= TASK DETAILS =
Your copy of the data below must be exact and must leave out all pictures.

= GIVEN RECORDS =

☆ ☆ ☆ ☆ ☆ ☆ ☆

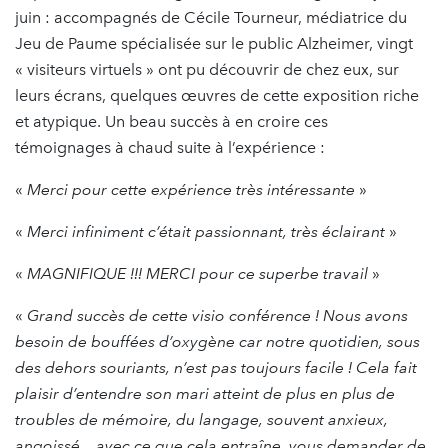
juin : accompagnés de Cécile Tourneur, médiatrice du
Jeu de Paume spécialisée sur le public Alzheimer, vingt
« visiteurs virtuels » ont pu découvrir de chez eux, sur
leurs écrans, quelques œuvres de cette exposition riche
et atypique. Un beau succès à en croire ces
témoignages à chaud suite à l’expérience :
«
Merci pour cette expérience très intéressante
»
«
Merci infiniment c’était passionnant, très éclairant
»
«
MAGNIFIQUE !!! MERCI pour ce superbe travail
»
«
Grand succès de cette visio conférence ! Nous avons
besoin de bouffées d’oxygène car notre quotidien, sous
des dehors souriants, n’est pas toujours facile ! Cela fait
plaisir d’entendre son mari atteint de plus en plus de
troubles de mémoire, du langage, souvent anxieux,
angoissé... avec ce que cela entraîne, vous demander de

☆ ☆ ☆ ☆ ☆ ☆ ☆

= ANSWER TO THIS EXERCISE =
juin : accompagnés de Cécile Tourneur, médiatrice du
Jeu de Paume spécialisée sur le public Alzheimer, vingt
« visiteurs virtuels » ont pu découvrir de chez eux, sur
leurs écrans, quelques œuvres de cette exposition riche
et atypique. Un beau succès à en croire ces
témoignages à chaud suite à l’expérience :
«
Merci pour cette expérience très intéressante
»
«
Merci infiniment c’était passionnant, très éclairant
»
«
MAGNIFIQUE !!! MERCI pour ce superbe travail
»
«
Grand succès de cette visio conférence ! Nous avons
besoin de bouffées d’oxygène car notre quotidien, sous
des dehors souriants, n’est pas toujours facile ! Cela fait
plaisir d’entendre son mari atteint de plus en plus de
troubles de mémoire, du langage, souvent anxieux,
angoissé... avec ce que cela entraîne, vous demander de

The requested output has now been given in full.